■ Problem details: Print every line of the data word for word.

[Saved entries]
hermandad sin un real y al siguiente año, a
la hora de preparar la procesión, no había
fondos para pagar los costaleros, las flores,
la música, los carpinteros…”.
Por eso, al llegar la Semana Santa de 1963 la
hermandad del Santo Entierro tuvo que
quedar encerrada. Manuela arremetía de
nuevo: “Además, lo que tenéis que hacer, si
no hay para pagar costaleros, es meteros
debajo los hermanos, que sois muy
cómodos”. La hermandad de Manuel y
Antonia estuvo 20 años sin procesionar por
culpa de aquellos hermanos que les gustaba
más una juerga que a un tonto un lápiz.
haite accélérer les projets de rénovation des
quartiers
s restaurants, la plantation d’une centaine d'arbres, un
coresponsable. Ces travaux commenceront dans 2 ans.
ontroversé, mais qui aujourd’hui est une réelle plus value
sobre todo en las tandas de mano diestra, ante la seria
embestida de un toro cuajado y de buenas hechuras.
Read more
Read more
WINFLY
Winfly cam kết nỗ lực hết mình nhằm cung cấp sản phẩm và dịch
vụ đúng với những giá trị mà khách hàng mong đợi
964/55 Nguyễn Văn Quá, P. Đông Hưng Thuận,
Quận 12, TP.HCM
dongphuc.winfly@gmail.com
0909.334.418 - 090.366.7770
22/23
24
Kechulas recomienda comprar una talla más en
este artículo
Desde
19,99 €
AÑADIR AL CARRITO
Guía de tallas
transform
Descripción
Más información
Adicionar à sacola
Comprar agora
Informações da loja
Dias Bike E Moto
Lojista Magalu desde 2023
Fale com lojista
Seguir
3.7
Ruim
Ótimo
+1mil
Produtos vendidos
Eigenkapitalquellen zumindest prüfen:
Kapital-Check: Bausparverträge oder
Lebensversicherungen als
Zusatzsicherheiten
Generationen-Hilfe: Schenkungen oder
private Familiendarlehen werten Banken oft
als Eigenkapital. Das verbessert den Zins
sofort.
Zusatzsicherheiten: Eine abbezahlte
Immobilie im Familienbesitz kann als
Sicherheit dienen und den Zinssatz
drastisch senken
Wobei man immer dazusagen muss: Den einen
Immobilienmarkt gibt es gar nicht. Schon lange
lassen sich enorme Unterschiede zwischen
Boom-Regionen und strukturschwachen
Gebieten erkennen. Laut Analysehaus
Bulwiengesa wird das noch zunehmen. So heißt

■ Response below:
hermandad sin un real y al siguiente año, a
la hora de preparar la procesión, no había
fondos para pagar los costaleros, las flores,
la música, los carpinteros…”.
Por eso, al llegar la Semana Santa de 1963 la
hermandad del Santo Entierro tuvo que
quedar encerrada. Manuela arremetía de
nuevo: “Además, lo que tenéis que hacer, si
no hay para pagar costaleros, es meteros
debajo los hermanos, que sois muy
cómodos”. La hermandad de Manuel y
Antonia estuvo 20 años sin procesionar por
culpa de aquellos hermanos que les gustaba
más una juerga que a un tonto un lápiz.
haite accélérer les projets de rénovation des
quartiers
s restaurants, la plantation d’une centaine d'arbres, un
coresponsable. Ces travaux commenceront dans 2 ans.
ontroversé, mais qui aujourd’hui est une réelle plus value
sobre todo en las tandas de mano diestra, ante la seria
embestida de un toro cuajado y de buenas hechuras.
Read more
Read more
WINFLY
Winfly cam kết nỗ lực hết mình nhằm cung cấp sản phẩm và dịch
vụ đúng với những giá trị mà khách hàng mong đợi
964/55 Nguyễn Văn Quá, P. Đông Hưng Thuận,
Quận 12, TP.HCM
dongphuc.winfly@gmail.com
0909.334.418 - 090.366.7770
22/23
24
Kechulas recomienda comprar una talla más en
este artículo
Desde
19,99 €
AÑADIR AL CARRITO
Guía de tallas
transform
Descripción
Más información
Adicionar à sacola
Comprar agora
Informações da loja
Dias Bike E Moto
Lojista Magalu desde 2023
Fale com lojista
Seguir
3.7
Ruim
Ótimo
+1mil
Produtos vendidos
Eigenkapitalquellen zumindest prüfen:
Kapital-Check: Bausparverträge oder
Lebensversicherungen als
Zusatzsicherheiten
Generationen-Hilfe: Schenkungen oder
private Familiendarlehen werten Banken oft
als Eigenkapital. Das verbessert den Zins
sofort.
Zusatzsicherheiten: Eine abbezahlte
Immobilie im Familienbesitz kann als
Sicherheit dienen und den Zinssatz
drastisch senken
Wobei man immer dazusagen muss: Den einen
Immobilienmarkt gibt es gar nicht. Schon lange
lassen sich enorme Unterschiede zwischen
Boom-Regionen und strukturschwachen
Gebieten erkennen. Laut Analysehaus
Bulwiengesa wird das noch zunehmen. So heißt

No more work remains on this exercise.